Traditional Birch Bark Canoes 
Henri Vaillancourt

The Trust for Native American Cultures and Crafts

 


    The Trust for Native American Cultures and Crafts your text here. Henri Vaillancourt has been self employed builder of birchbark canoes for over 32 years. In that time he has built more than 120 canoes ranging in size from small 9' hunting canoes to the large 24' cargo canoes like those used during the fur trade era. His work has been sought by discriminating collectors throughout the USA, Canada, Europe and Japan. His customers include Michael Eisner - Disney, Edgar Bronfman - Seagram's, Bill Ruger - Ruger Fire Arms, Tasha Tudor - Writer/Artist, Ohchi Canoes Museum - Shimane-Ken Japan and Epcot Center - Disney World.

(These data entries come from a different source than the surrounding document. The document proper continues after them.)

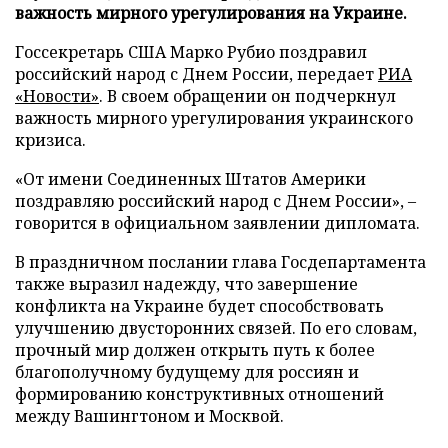
важность мирного урегулирования на Украине.
Госсекретарь США Марко Рубио поздравил
российский народ с Днем России, передает
РИА
«Новости»
. В своем обращении он подчеркнул
важность мирного урегулирования украинского
кризиса.
«От имени Соединенных Штатов Америки
поздравляю российский народ с Днем России», –
говорится в официальном заявлении дипломата.
В праздничном послании глава Госдепартамента
также выразил надежду, что завершение
конфликта на Украине будет способствовать
улучшению двусторонних связей. По его словам,
прочный мир должен открыть путь к более
благополучному будущему для россиян и
формированию конструктивных отношений
между Вашингтоном и Москвой.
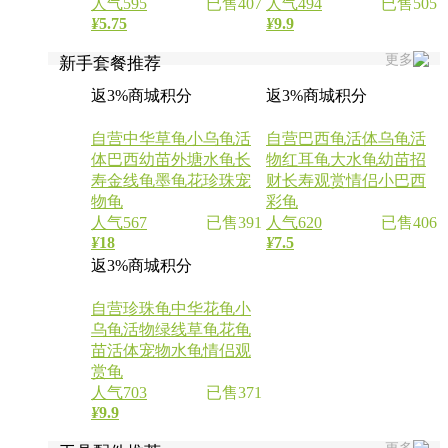
人气595
已售407
人气494
已售505
¥
5.75
¥
9.9
更多
新手套餐推荐
返3%商城积分
返3%商城积分
自营
中华草龟小乌龟活
自营
巴西龟活体乌龟活
体巴西幼苗外塘水龟长
物红耳龟大水龟幼苗招
寿金线龟墨龟花珍珠宠
财长寿观赏情侣小巴西
物龟
彩龟
人气567
已售391
人气620
已售406
¥
18
¥
7.5
返3%商城积分
自营
珍珠龟中华花龟小
乌龟活物绿线草龟花龟
苗活体宠物水龟情侣观
赏龟
人气703
已售371
¥
9.9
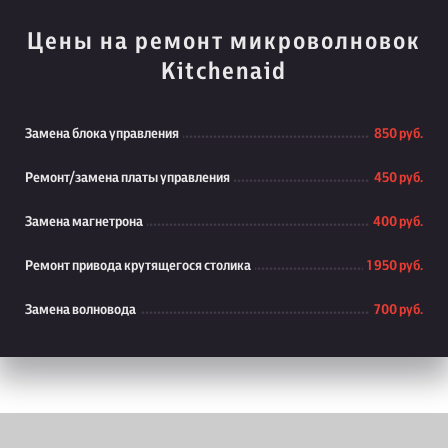
Цены на ремонт микроволновок
Kitchenaid
Замена блока управления
850 руб.
Ремонт/замена платы управления
450 руб.
Замена магнетрона
400 руб.
Ремонт привода крутящегося столика
1 950 руб.
Замена волновода
700 руб.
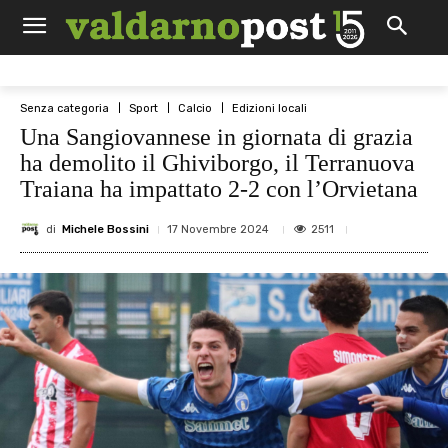
Senza categoria
Sport
Calcio
Edizioni locali
Una Sangiovannese in giornata di grazia
ha demolito il Ghiviborgo, il Terranuova
Traiana ha impattato 2-2 con l’Orvietana
di
Michele Bossini
2511
17 Novembre 2024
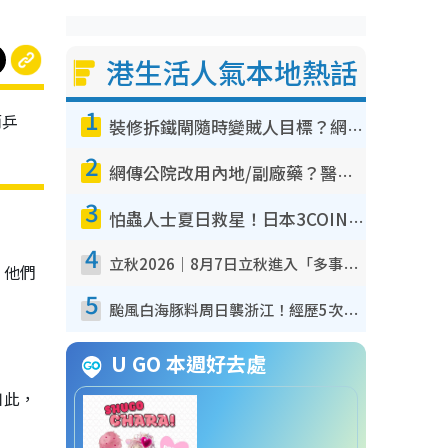
港生活人氣本地熱話
1
而乒
裝修拆鐵閘隨時變賊人目標？網民揭2大關鍵用途：裝新式等於白裝？附新舊鐵閘分別
2
網傳公院改用內地/副廠藥？醫生拆解正副廠分別 揭4類人換藥隨時出事
3
怕蟲人士夏日救星！日本3COINS爆紅驅蟲神器$45起 1招「全程免觸碰」輕鬆搞定小強
4
立秋2026｜8月7日立秋進入「多事之秋」 3件事唔做得！專家教6招開運 清枱頭／銀包納氣接好運
。他們
5
颱風白海豚料周日襲浙江！經歷5次「眼牆置換」極罕見 成登陸內地最長途颱風
U GO 本週好去處
如此，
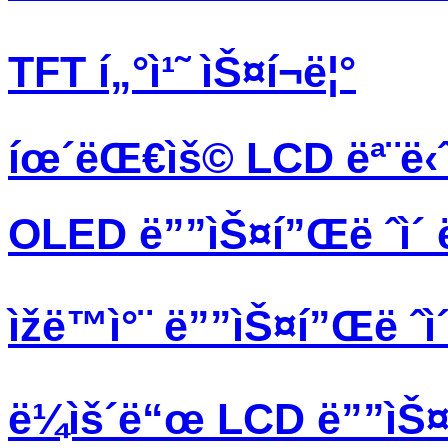
TFT í„°ì¹˜ ìŠ¤í¬ë¦°
íœ´ëŒ€ìš© LCD ëª¨ë‹ˆ
OLED ë””ìŠ¤í”Œë ˆì´ 
ìžë™ì°¨ ë””ìŠ¤í”Œë ˆì
ë¼ìš´ë“œ LCD ë””ìŠ¤í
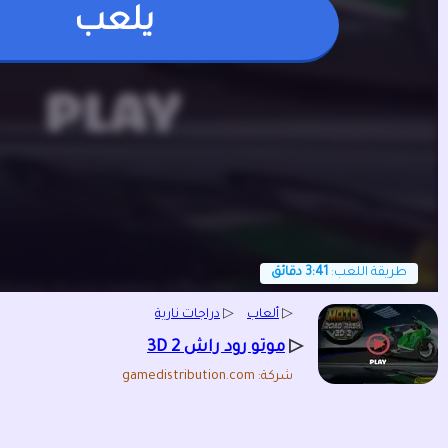
يلعب
طريقة اللعب:
3:41 دقائق
▷
ألعاب
▷
دراجات نارية
▷
موتو رود راش 3D 2
شركة: gamedistribution.com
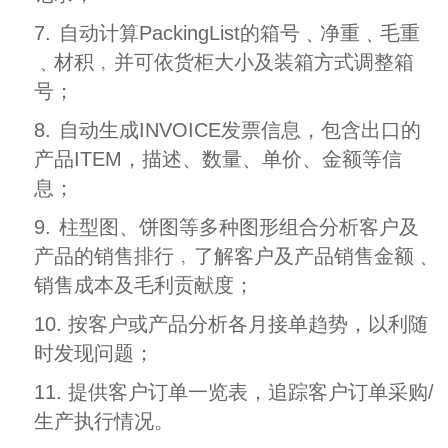
7.
自动计算PackingList的箱号﹑净重﹑毛重
﹑材积﹐并可依货柜大小及装箱方式调整箱
号；
8.
自动生成INVOICE发票信息，包含出口的
产品ITEM，描述、数量、单价、金额等信
息；
9.
柱型图、饼图等多种图形组合分析客户及
产品的销售排行﹐了解客户及产品销售金额﹑
销售成本及毛利贡献度；
10. 按客户或产品分析各月接单趋势，以利随
时发现问题；
11. 提供客户订单一览表，追踪客户订单采购/
生产执行情况。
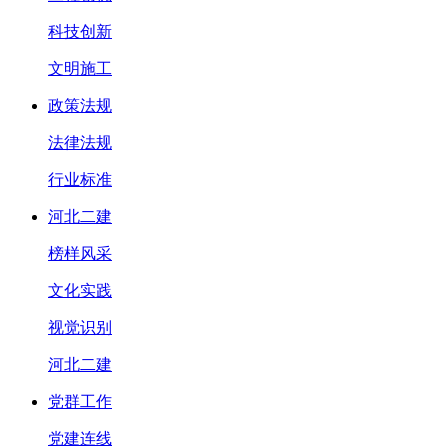
科技创新
文明施工
政策法规
法律法规
行业标准
河北二建
榜样风采
文化实践
视觉识别
河北二建
党群工作
党建连线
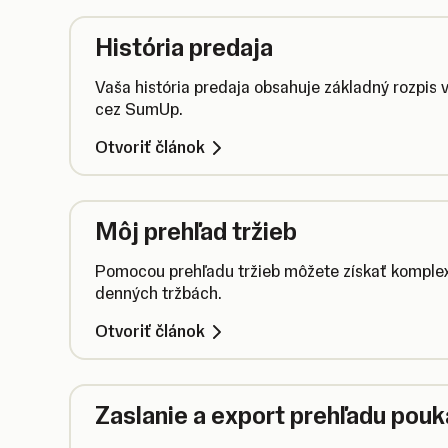
História predaja
Vaša história predaja obsahuje základný rozpis vš
cez SumUp.
Otvoriť článok
Môj prehľad tržieb
Pomocou prehľadu tržieb môžete získať komplex
denných tržbách.
Otvoriť článok
Zaslanie a export prehľadu pouk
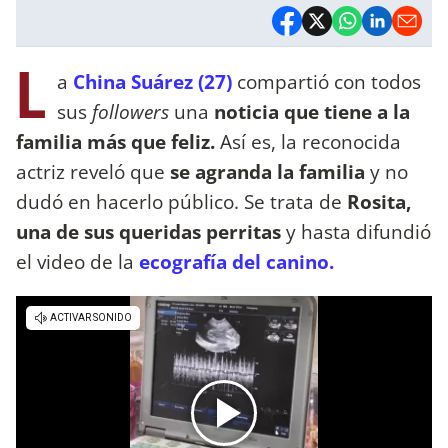
L
a
China Suárez (27)
compartió con todos
sus
followers
una
noticia que tiene a la
familia más que feliz.
Así es, la reconocida
actriz reveló que
se agranda la familia
y no
dudó en hacerlo público. Se trata de
Rosita,
una de sus queridas perritas
y hasta difundió
el video de la
ecografía del canino.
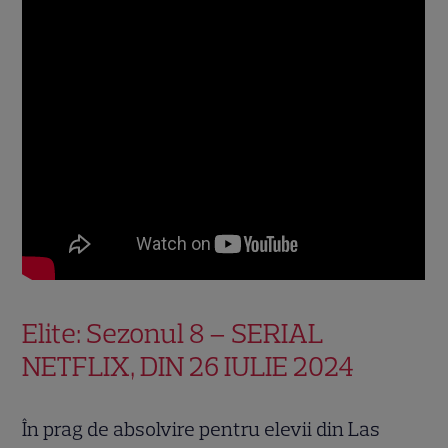
Elite: Sezonul 8 – SERIAL
NETFLIX, DIN 26 IULIE 2024
În prag de absolvire pentru elevii din Las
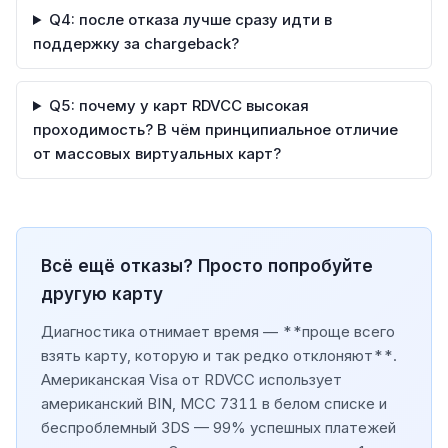
Q4: после отказа лучше сразу идти в
поддержку за chargeback?
Q5: почему у карт RDVCC высокая
проходимость? В чём принципиальное отличие
от массовых виртуальных карт?
Всё ещё отказы? Просто попробуйте
другую карту
Диагностика отнимает время — **проще всего
взять карту, которую и так редко отклоняют**.
Американская Visa от RDVCC использует
американский BIN, MCC 7311 в белом списке и
беспроблемный 3DS — 99% успешных платежей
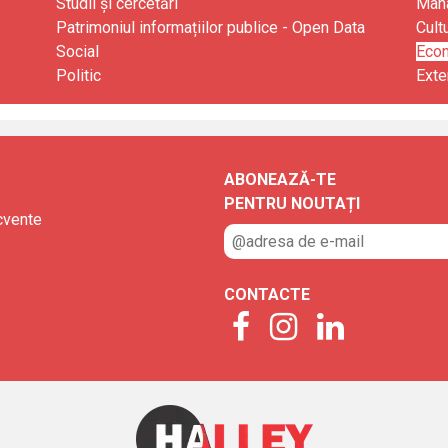
Studii și cercetări
Mana
Patrimoniul informațiilor publice - Open Data
Cult
Social
Eco
Politic
Exte
ABONEAZĂ-TE
PENTRU NOUTAȚI
ecvente
CONTACTE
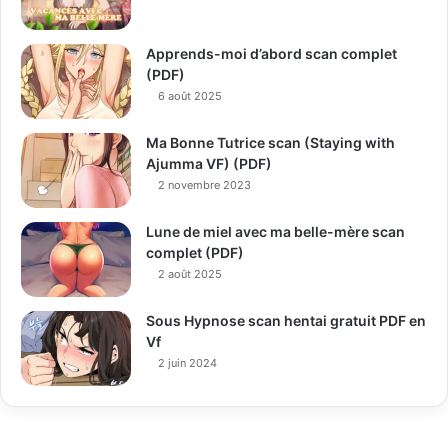
Apprends-moi d’abord scan complet
(PDF)
6 août 2025
Ma Bonne Tutrice scan (Staying with
Ajumma VF) (PDF)
2 novembre 2023
Lune de miel avec ma belle-mère scan
complet (PDF)
2 août 2025
Sous Hypnose scan hentai gratuit PDF en
Vf
2 juin 2024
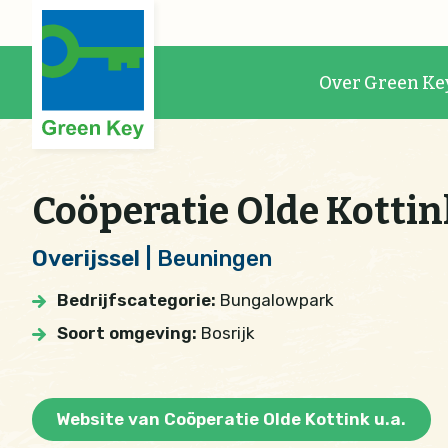
Over Green Ke
Coöperatie Olde Kottink
Overijssel
| Beuningen
Bedrijfscategorie:
Bungalowpark
Soort omgeving:
Bosrijk
Website van Coöperatie Olde Kottink u.a.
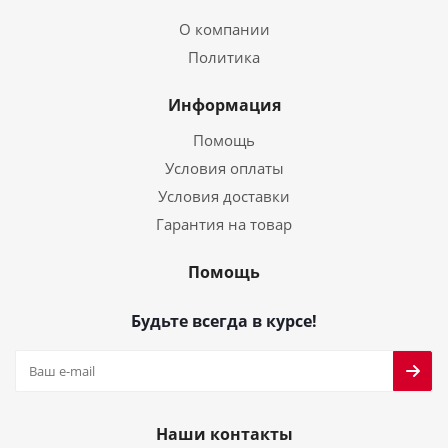
О компании
Политика
Информация
Помощь
Условия оплаты
Условия доставки
Гарантия на товар
Помощь
Будьте всегда в курсе!
Наши контакты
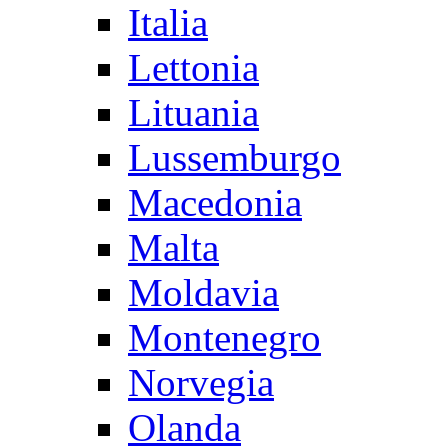
Italia
Lettonia
Lituania
Lussemburgo
Macedonia
Malta
Moldavia
Montenegro
Norvegia
Olanda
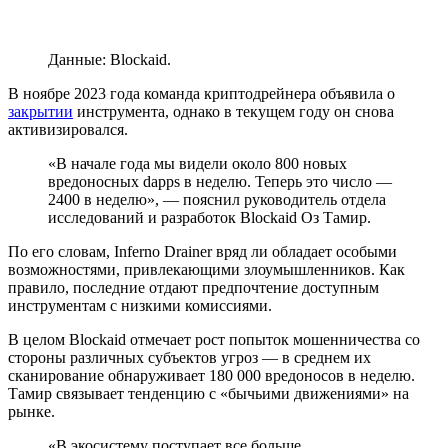
Данные: Blockaid.
В ноябре 2023 года команда криптодрейнера объявила о
закрытии
инструмента, однако в текущем году он снова
активизировался.
«В начале года мы видели около 800 новых
вредоносных dapps в неделю. Теперь это число —
2400 в неделю», — пояснил руководитель отдела
исследований и разработок Blockaid Оз Тамир.
По его словам, Inferno Drainer вряд ли обладает особыми
возможностями, привлекающими злоумышленников. Как
правило, последние отдают предпочтение доступным
инструментам с низкими комиссиями.
В целом Blockaid отмечает рост попыток мошенничества со
стороны различных субъектов угроз — в среднем их
сканирование обнаруживает 180 000 вредоносов в неделю.
Тамир связывает тенденцию с «бычьими движениями» на
рынке.
«В экосистему поступает все больше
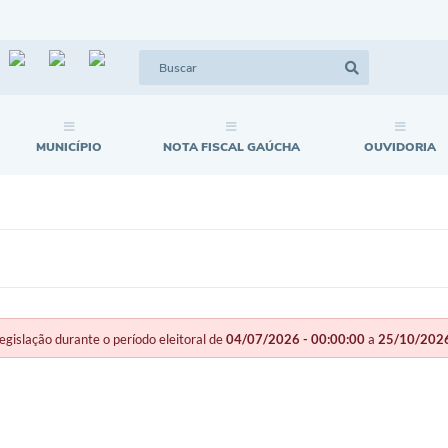
MUNICÍPIO
NOTA FISCAL GAÚCHA
OUVIDORIA
slação durante o período eleitoral de
04/07/2026 - 00:00:00
a
25/10/2026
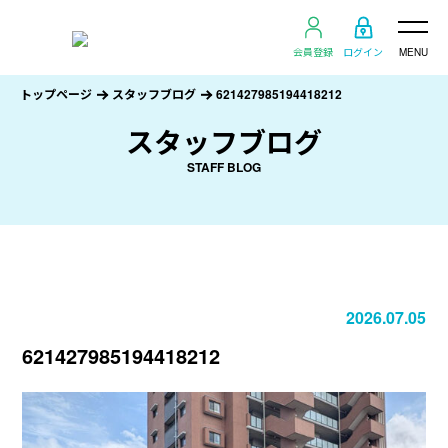
会員登録
ログイン
MENU
トップページ
スタッフブログ
621427985194418212
スタッフブログ
STAFF BLOG
2026.07.05
621427985194418212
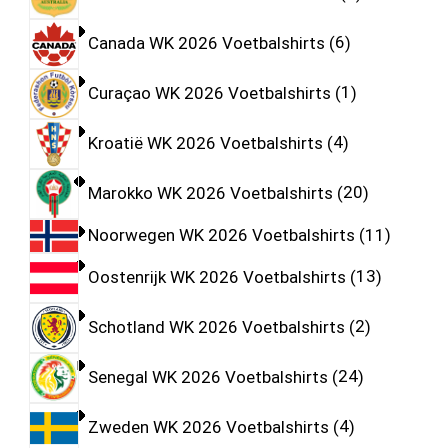
Canada WK 2026 Voetbalshirts
6
Curaçao WK 2026 Voetbalshirts
1
Kroatië WK 2026 Voetbalshirts
4
Marokko WK 2026 Voetbalshirts
20
Noorwegen WK 2026 Voetbalshirts
11
Oostenrijk WK 2026 Voetbalshirts
13
Schotland WK 2026 Voetbalshirts
2
Senegal WK 2026 Voetbalshirts
24
Zweden WK 2026 Voetbalshirts
4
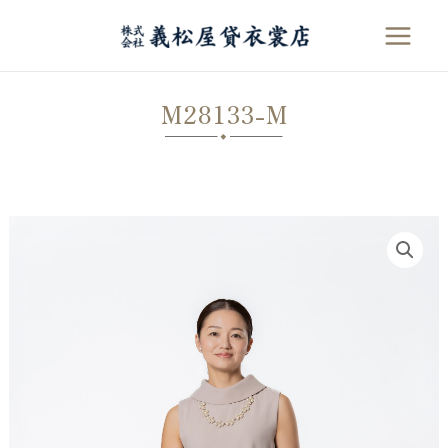
内
容
MAI
を
MEN
ス
M28133-M
キ
ッ
プ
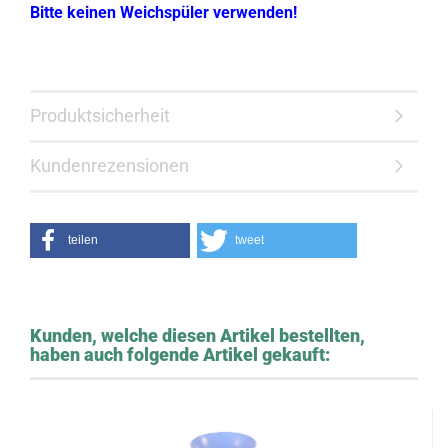
Bitte keinen Weichspüler verwenden!
Produktsicherheit
Kundenrezensionen
teilen
tweet
Kunden, welche diesen Artikel bestellten,
haben auch folgende Artikel gekauft:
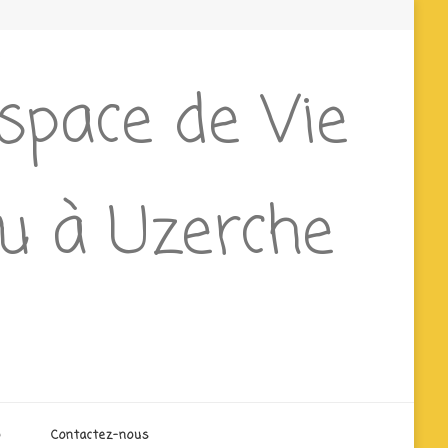
Espace de Vie
ieu à Uzerche
o
Contactez-nous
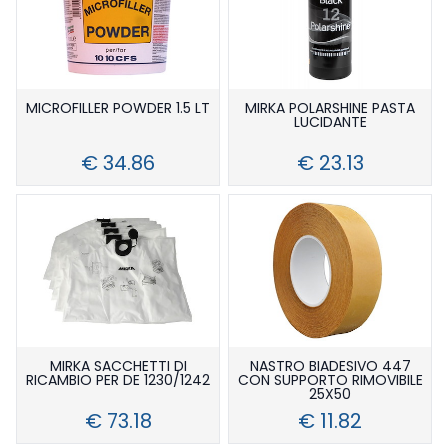
MICROFILLER POWDER 1.5 LT
MIRKA POLARSHINE PASTA
LUCIDANTE
€ 34.86
€ 23.13
MIRKA SACCHETTI DI
NASTRO BIADESIVO 447
RICAMBIO PER DE 1230/1242
CON SUPPORTO RIMOVIBILE
25X50
€ 73.18
€ 11.82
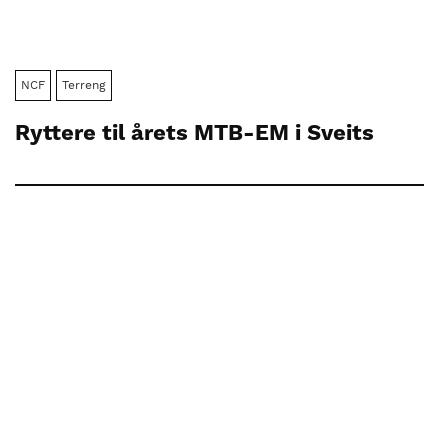
NCF
Terreng
Ryttere til årets MTB-EM i Sveits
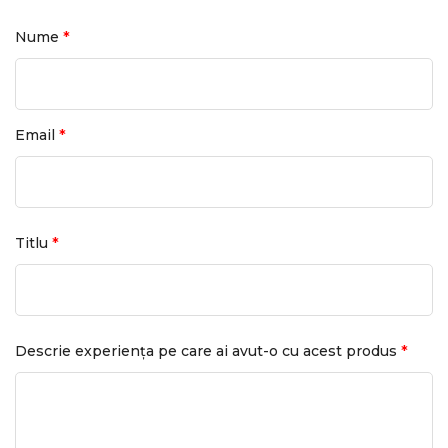
*
Nume
*
Email
*
Titlu
*
Descrie experiența pe care ai avut-o cu acest produs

    Vaillancourt's canoes have been chosen in competition for exhibits such as Craft Multiples presented at the Renwick Gallery of the National Collection of Fine Arts, Smithsonian Institution. Exhibited there form 1975 to 1976 and then circulated throughout the USA until 1979. His canoes were displayed at the Hand Wrought Object Exhibit at the Herbert F. Johnson Museum of Art at Cornell University and, also, the Sur Bois Exhibit at Franco-American Centre Manchester New Hampshire. The Sur Bios Exhibit is presently circulating throughout New England and is scheduled to travel to Europe.

    Henri has done live demonstrations at the American Folklife Festival presented at the US Pavilion by the Smithsonian Institution during the Man and His World Exhibition - Worlds Fair in Montreal, at the Ohchi Canoe Museum in Shimane-Ken Japan, and at the Mystic Seaport Museum, Mystic Connecticut.

    His work has been featured in numerous books and publications such as, The Wood Ship by David Larkin, Building the Maine Guide Canoe by Jerry Stelmok, Wooden Boat Magazine, Field and Stream, Yankee Magazine, and Readers Digest Book - Back to Basics among others.

    Since 1965 Henri has been actively involved in the study of birchbark canoe construction and other aspects of Native material culture. In 1977 he and Todd Crocker founded the Trust for Native American Cultures and Crafts a non-profit organization dedicated to the recording and perpetuation of northern Native American material culture. Since that time they have collected hundreds of hours of video and thousands of color and black and white stills of bark canoe construction, snowshoe making, hide tanning, clothing and tool manufacturing. Edited programs of some of these skills including bark canoe construction, are available through the Trust for Native American Cultures and Crafts.